Про мамин звонок не утаила. Сказала, что после этого просто стало легче принять решение. Решение приняла – завтра отправит по электронке заявление об уходе и эту страницу закроет. Что будет делать? Да наплевать. Что-нибудь подвернется. А может, уехать домой? Глупость, конечно. Здесь квартира. Возможности. Совсем другие возможности. Устроится, например, на какое-нибудь радио. Или на «тарелку» – в смысле, на платный канал. Все-таки личность она известная, маленькому каналу будет лестно взять ее на работу. А может быть, с телевидением закончит вообще. Куда пойдет – да бог его знает! Еще не думала. Потому… Потому что просто хочется ничего не делать. Отдохнуть от всего. Прийти в себя. Отоспаться, отлежаться. Почитать. Женины, кстати, книги – мама их просто обожает. Говорит, что дают надежду и вытягивают из депрессухи.
Потом она снова опустила глаза и заговорила тихо, торопливо и горячо:
– Простите меня, простите! Ради бога, простите! Я, разумеется, сволочь и гадина. Как нескладно я прожила! Как глупо всем распорядилась! Как долго не видела, в каком я болоте. Вернее, все понимала, а вот остановиться… Нет, не могла. Страшно было остановиться. Потерять все, что имею. А сейчас… Вот вы про совесть.

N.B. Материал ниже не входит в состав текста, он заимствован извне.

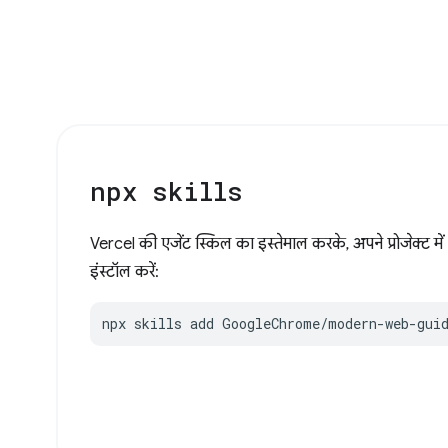
npx skills
Vercel की एजेंट स्किल का इस्तेमाल करके, अपने प्रोजेक
इंस्टॉल करें:
npx skills add GoogleChrome/modern-web-gui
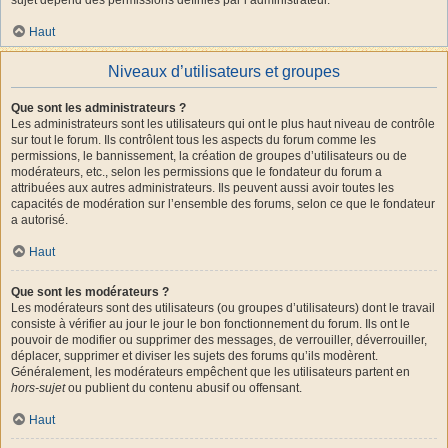
Haut
Niveaux d’utilisateurs et groupes
Que sont les administrateurs ?
Les administrateurs sont les utilisateurs qui ont le plus haut niveau de contrôle
sur tout le forum. Ils contrôlent tous les aspects du forum comme les
permissions, le bannissement, la création de groupes d’utilisateurs ou de
modérateurs, etc., selon les permissions que le fondateur du forum a
attribuées aux autres administrateurs. Ils peuvent aussi avoir toutes les
capacités de modération sur l’ensemble des forums, selon ce que le fondateur
a autorisé.
Haut
Que sont les modérateurs ?
Les modérateurs sont des utilisateurs (ou groupes d’utilisateurs) dont le travail
consiste à vérifier au jour le jour le bon fonctionnement du forum. Ils ont le
pouvoir de modifier ou supprimer des messages, de verrouiller, déverrouiller,
déplacer, supprimer et diviser les sujets des forums qu’ils modèrent.
Généralement, les modérateurs empêchent que les utilisateurs partent en
hors-sujet
ou publient du contenu abusif ou offensant.
Haut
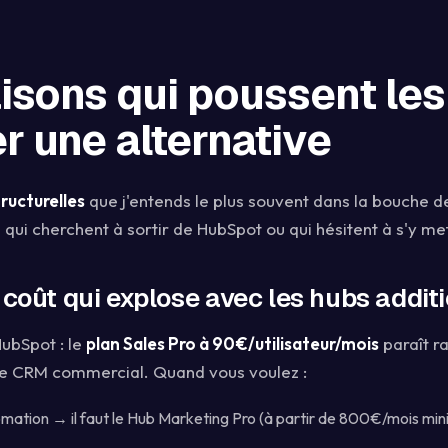
aisons qui poussent le
r une alternative
tructurelles
que j'entends le plus souvent dans la bouche d
ui cherchent à sortir de HubSpot ou qui hésitent à s'y met
 coût qui explose avec les hubs addit
HubSpot : le
plan Sales Pro à 90€/utilisateur/mois
paraît r
le CRM commercial. Quand vous voulez :
mation → il faut le Hub Marketing Pro (à partir de 800€/mois mi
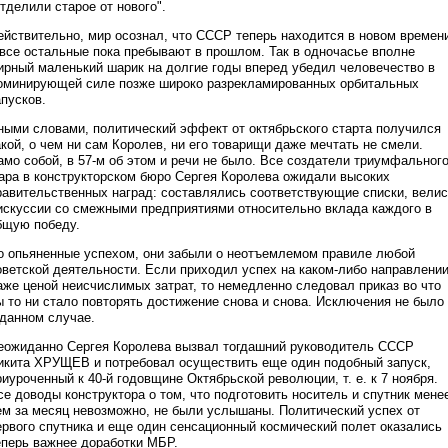
отделили старое от нового".
ействительно, мир осознал, что СССР теперь находится в новом времен
 все остальные пока пребывают в прошлом. Так в одночасье вполне
ирный маленький шарик на долгие годы вперед убедил человечество в
оминирующей силе позже широко разрекламированных орбитальных
апусков.
ными словами, политический эффект от октябрьского старта получился
акой, о чем ни сам Королев, ни его товарищи даже мечтать не смели.
амо собой, в 57-м об этом и речи не было. Все создатели триумфальног
ара в конструкторском бюро Сергея Королева ожидали высоких
равительственных наград: составлялись соответствующие списки, вели
искуссии со смежными предприятиями относительно вклада каждого в
бщую победу.
о опьяненные успехом, они забыли о неотъемлемом правиле любой
оветской деятельности. Если приходил успех на каком-либо направлени
аже ценой неисчислимых затрат, то немедленно следовал приказ во что
ы то ни стало повторять достижение снова и снова. Исключения не было
 данном случае.
еожиданно Сергея Королева вызвал тогдашний руководитель СССР
икита ХРУЩЕВ и потребовал осуществить еще один подобный запуск,
риуроченный к 40-й годовщине Октябрьской революции, т. е. к 7 ноября.
се доводы конструктора о том, что подготовить носитель и спутник мене
ем за месяц невозможно, не были услышаны. Политический успех от
ервого спутника и еще один сенсационный космический полет оказались
еперь важнее доработки МБР.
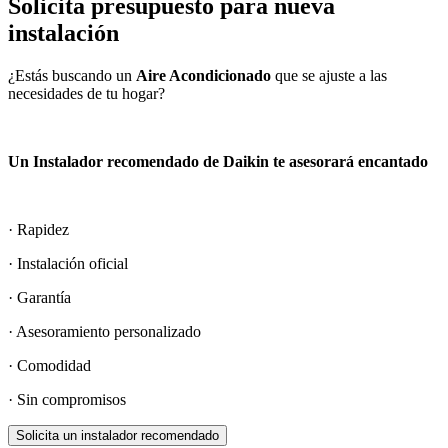
Solicita presupuesto para nueva
instalación
¿Estás buscando un
Aire Acondicionado
que se ajuste a las
necesidades de tu hogar?
Un Instalador recomendado de Daikin te asesorará encantado
· Rapidez
· Instalación oficial
· Garantía
· Asesoramiento personalizado
· Comodidad
· Sin compromisos
Solicita un instalador recomendado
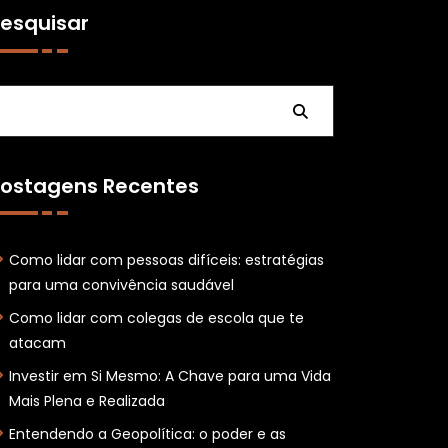
esquisar
Pesquisar
ostagens Recentes
Como lidar com pessoas difíceis: estratégias
para uma convivência saudável
Como lidar com colegas de escola que te
atacam
Investir em Si Mesmo: A Chave para uma Vida
Mais Plena e Realizada
Entendendo a Geopolítica: o poder e as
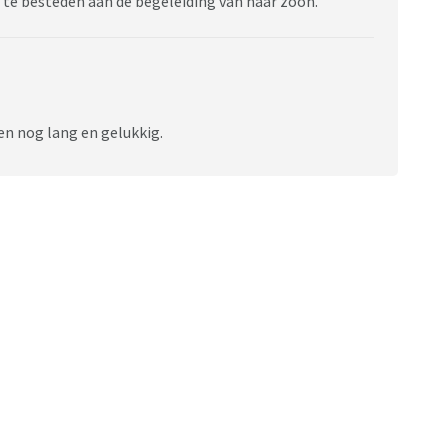
te besteden aan de begeleiding van haar zoon.
even nog lang en gelukkig.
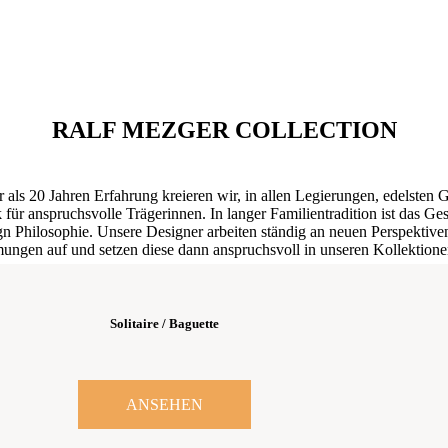
RALF MEZGER COLLECTION
 als 20 Jahren Erfahrung kreieren wir, in allen Legierungen, edelsten 
für anspruchsvolle Trägerinnen. In langer Familientradition ist das Ge
n Philosophie. Unsere Designer arbeiten ständig an neuen Perspektiv
ungen auf und setzen diese dann anspruchsvoll in unseren Kollektion
Solitaire / Baguette
ANSEHEN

А я не знаю, она это или нет, не она. Просто раньше могла, а сейчас… неохота. Неохота больше, вы понимаете? Может, в Лукьянове дело. Это я честно, как на духу. А может, в мамином звонке. А может… я просто устала. Так устала, что… Только вы мне поверьте. И, если можно, простите…

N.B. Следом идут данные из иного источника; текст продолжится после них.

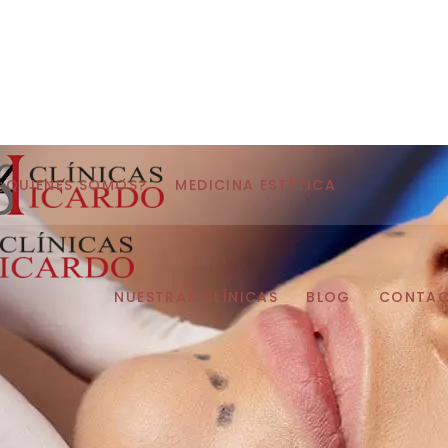
¿QUIENES SOMOS?
MEDICINA ESTÉTICA
NUESTRAS CLÍNICAS
BLOG
CONTA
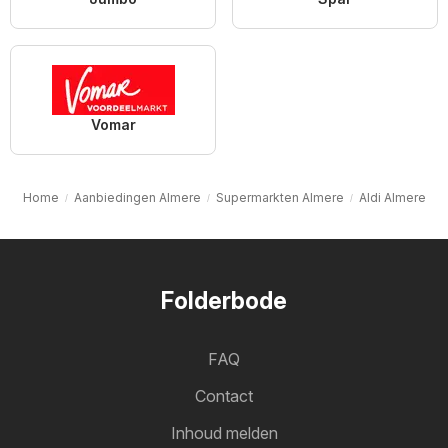
Vomar
Home
Aanbiedingen Almere
Supermarkten Almere
Aldi Almere
Folderbode
FAQ
Contact
Inhoud melden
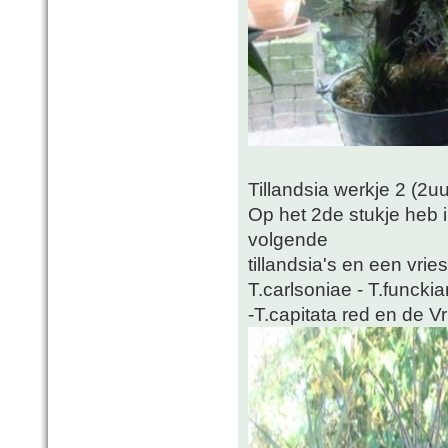
Tillandsia werkje 2 (2u
Op het 2de stukje heb 
volgende
tillandsia's en een vrie
T.carlsoniae - T.funckia
-T.capitata red en de V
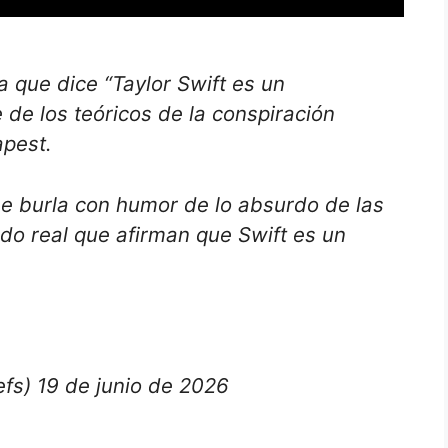
 que dice “Taylor Swift es un
 de los teóricos de la conspiración
apest.
 se burla con humor de lo absurdo de las
do real que afirman que Swift es un
fs) 19 de junio de 2026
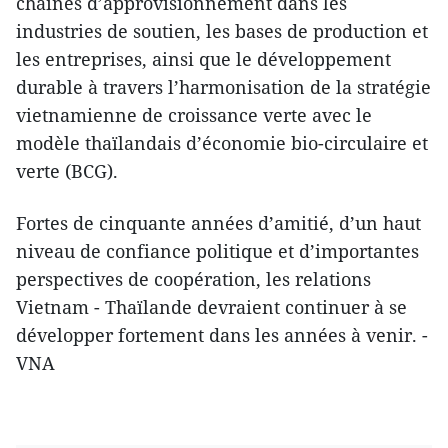
chaînes d’approvisionnement dans les
industries de soutien, les bases de production et
les entreprises, ainsi que le développement
durable à travers l’harmonisation de la stratégie
vietnamienne de croissance verte avec le
modèle thaïlandais d’économie bio-circulaire et
verte (BCG).
Fortes de cinquante années d’amitié, d’un haut
niveau de confiance politique et d’importantes
perspectives de coopération, les relations
Vietnam - Thaïlande devraient continuer à se
développer fortement dans les années à venir. -
VNA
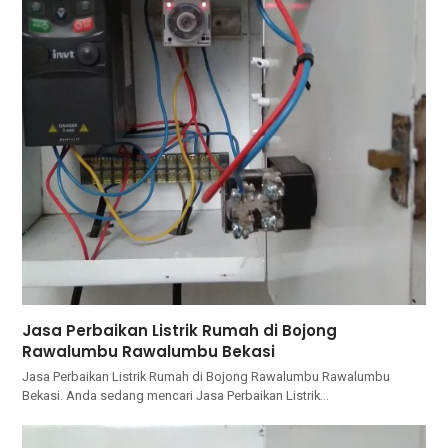
Jasa Perbaikan Listrik Rumah di Bojong
Rawalumbu Rawalumbu Bekasi
Jasa Perbaikan Listrik Rumah di Bojong Rawalumbu Rawalumbu
Bekasi. Andа ѕеdаng mencari Jasa Perbaikan Listrik…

Все долго молчали. Первой заговорила Женя:
– Ладно, хватит, Марин! Все понятно. Главное, ты поняла. А значит, все как-то наладится. И у нас наладится. Я… тоже надеюсь. Все, успокойся. Забыли. Ну, или почти забыли.
Тобольчина заплакала – горько, громко, безутешно. Что-то бормотала, не все понятно, но ясно было – никого! Ни семьи, ни детей. Город огромный, чужой. Все еще чужой, да! А туда, домой… тоже нельзя. Там совсем пропаду. Пить начну… может. Папаша мой выпивал. Вдруг гены? Я же думала, что я такой трудоголик. Мне б только работать. День, ночь… Карьера? Да, карьеристка. Зато какая успешная! Сама, все сама. А оказалось – пустое все, ничтожное. И жизнь моя… тоже ничтожная. А работала так – ну, чтобы поменьше быть дома. Потому что одна.